Outside, the autumn air is damp and chill. Layla’s heels make a clicking beat on the sidewalk. They turn south on Columbus Avenue, Caro folding her arms across her chest, Layla’s gaze fixed on the sidewalk in front of her.
When they reach Eighty-sixth Street, Caro points across the street where the bus will stop, then extends a hand to say good night. Layla grasps Caro’s arm.
“I didn’t want to say it in front of the child,” she says.
“Say what?”
Layla examines Caro’s face. “You asked how my family feels about my being here.”
Caro nods.
“My father and my brothers stoned me after they heard I’d been accepted to medical school in New York.” Layla pushes up her jacket sleeve to reveal a long scar on her arm. “They broke my arm and my nose and three ribs, then dumped me as far out into the desert as their truck could go.”
Caro gasps.
“They left me on the sand to be eaten by the vultures. My boyfriend heard about it. It took him until the next morning to find me, because I’d been half-covered by sand. He wrapped me in gunny sacks to hold my bones together and took me to a hotel where some French tourists had me flown to a hospital.”
/> The bus pulls into the stop and Layla dashes across the street. When she reaches the curb, she turns to wave. Caro exhales, her breath held since she saw Layla’s long scar.
15
Myra began her analysis with Dr. Klara Dreis after her parents’ deaths, when she felt backlogged with grief from the miscarriages and achingly alone. At the time, she had not understood how unusual the analysis was. There was no chipping away at resistances, no gradual construction of unconscious thoughts. Rather, once she lay on Dreis’s couch, everything poured out: the chill in her bones that had lasted her entire childhood; the fear of making a mess—of her puke, shit, toys, clothes impinging upon her mother’s vigorously sanitized rooms, for that’s what they had felt like, not a home, certainly not Myra’s home.
Then, behind that torrent to Dreis, came the words They didn’t love me, words sputtered with humiliating tears that backed into her nose and chafed her cheeks, followed then by something worse—the apprehension that the words were true.
For months, her only comfort was Dreis’s reassurance that it would eventually become a relief to have it said, that her parents had not loved her, and then to look at this idea from a distance, as something of curiosity, how it had happened that two people had borne a child whom they then had not loved.

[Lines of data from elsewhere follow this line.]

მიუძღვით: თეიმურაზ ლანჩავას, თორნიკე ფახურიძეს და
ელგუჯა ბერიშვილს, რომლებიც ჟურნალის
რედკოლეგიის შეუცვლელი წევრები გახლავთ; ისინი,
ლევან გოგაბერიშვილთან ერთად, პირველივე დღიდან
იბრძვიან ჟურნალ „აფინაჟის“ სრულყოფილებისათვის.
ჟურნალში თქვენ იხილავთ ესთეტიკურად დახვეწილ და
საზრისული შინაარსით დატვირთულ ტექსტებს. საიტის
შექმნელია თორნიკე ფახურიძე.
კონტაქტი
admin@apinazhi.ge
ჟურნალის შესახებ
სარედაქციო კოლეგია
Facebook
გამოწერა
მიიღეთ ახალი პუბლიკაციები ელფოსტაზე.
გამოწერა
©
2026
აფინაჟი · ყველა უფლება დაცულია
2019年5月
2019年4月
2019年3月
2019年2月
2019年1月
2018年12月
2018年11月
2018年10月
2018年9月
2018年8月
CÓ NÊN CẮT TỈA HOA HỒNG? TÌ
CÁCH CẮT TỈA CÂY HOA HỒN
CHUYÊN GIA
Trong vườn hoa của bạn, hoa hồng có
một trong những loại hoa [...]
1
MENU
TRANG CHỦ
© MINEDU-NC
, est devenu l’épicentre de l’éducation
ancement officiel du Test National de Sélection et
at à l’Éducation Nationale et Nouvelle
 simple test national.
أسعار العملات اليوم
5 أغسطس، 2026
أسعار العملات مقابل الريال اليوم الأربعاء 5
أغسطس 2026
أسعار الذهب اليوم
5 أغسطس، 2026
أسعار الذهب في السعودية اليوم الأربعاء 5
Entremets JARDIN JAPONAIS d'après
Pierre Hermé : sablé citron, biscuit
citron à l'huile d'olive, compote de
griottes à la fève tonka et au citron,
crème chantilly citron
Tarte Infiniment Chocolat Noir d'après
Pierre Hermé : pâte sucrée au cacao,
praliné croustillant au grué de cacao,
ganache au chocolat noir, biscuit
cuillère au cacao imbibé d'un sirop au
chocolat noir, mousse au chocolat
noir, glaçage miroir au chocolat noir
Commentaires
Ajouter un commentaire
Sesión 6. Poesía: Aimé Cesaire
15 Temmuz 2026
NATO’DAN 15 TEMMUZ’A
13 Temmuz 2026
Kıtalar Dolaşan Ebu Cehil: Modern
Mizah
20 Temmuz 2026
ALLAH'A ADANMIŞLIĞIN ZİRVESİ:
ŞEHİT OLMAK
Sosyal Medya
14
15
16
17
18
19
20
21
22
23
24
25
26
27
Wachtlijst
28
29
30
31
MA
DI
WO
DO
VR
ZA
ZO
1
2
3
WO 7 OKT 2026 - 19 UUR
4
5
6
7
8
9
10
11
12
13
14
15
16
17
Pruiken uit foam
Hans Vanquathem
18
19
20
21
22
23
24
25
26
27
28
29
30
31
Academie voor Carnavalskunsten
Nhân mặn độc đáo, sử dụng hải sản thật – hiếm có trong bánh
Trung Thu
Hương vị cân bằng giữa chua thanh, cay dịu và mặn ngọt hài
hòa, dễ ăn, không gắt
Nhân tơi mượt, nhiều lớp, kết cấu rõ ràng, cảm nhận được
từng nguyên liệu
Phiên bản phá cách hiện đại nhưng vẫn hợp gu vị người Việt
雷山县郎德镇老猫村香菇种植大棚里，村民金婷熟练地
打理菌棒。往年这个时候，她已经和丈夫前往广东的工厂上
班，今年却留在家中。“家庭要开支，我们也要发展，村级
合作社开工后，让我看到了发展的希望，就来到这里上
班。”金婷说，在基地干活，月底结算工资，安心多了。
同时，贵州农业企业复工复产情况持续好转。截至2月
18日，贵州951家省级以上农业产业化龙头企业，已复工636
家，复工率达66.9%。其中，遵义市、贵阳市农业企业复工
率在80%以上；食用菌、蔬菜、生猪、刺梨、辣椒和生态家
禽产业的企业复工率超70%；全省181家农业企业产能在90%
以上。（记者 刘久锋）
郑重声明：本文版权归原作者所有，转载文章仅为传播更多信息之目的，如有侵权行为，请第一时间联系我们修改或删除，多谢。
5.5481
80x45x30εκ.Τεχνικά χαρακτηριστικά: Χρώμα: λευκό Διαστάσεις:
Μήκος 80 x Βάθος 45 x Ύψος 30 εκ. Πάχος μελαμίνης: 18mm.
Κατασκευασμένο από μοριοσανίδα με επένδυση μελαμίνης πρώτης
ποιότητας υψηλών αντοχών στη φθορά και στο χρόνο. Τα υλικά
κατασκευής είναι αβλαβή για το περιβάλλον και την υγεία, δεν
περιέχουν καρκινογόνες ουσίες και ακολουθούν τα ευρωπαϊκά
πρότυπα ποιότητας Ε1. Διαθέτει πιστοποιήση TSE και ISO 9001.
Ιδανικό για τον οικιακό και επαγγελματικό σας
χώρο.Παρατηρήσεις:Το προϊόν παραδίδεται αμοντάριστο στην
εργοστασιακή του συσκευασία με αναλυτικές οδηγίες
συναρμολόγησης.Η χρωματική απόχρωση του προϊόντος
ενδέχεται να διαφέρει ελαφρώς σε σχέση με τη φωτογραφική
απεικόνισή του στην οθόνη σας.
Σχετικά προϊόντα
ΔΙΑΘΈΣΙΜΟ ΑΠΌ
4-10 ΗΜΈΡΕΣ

“When?” Myra demanded, her tears still abundant. “When will this relief come?”
“When you stop believing as you did as a child that it was because of you, who you are.”
Not at five, not at eleven, at twenty, at thirty, had she been able to conceive of this possibility: that the sorry state of affairs had nothing to do with her, a reality which had its own quality of pain—the utter impersonality of it, the utter obliviousness to her, so that it would have made no difference if she were a saint or a psychopath. That these people whose offspring she was simply had nothing in them that allowed love: not for themselves, not for each other, not for her. The actual ease of their circumstances had never touched their belief that they were on the precipice of disaster, that living was a brutal grind that required unflagging vigilance.
“Had you been more difficult, had you enacted your sorrow,” Dreis said, “they would have hated you for the interference. That might have been easier for you, since at least you would have had their attention.”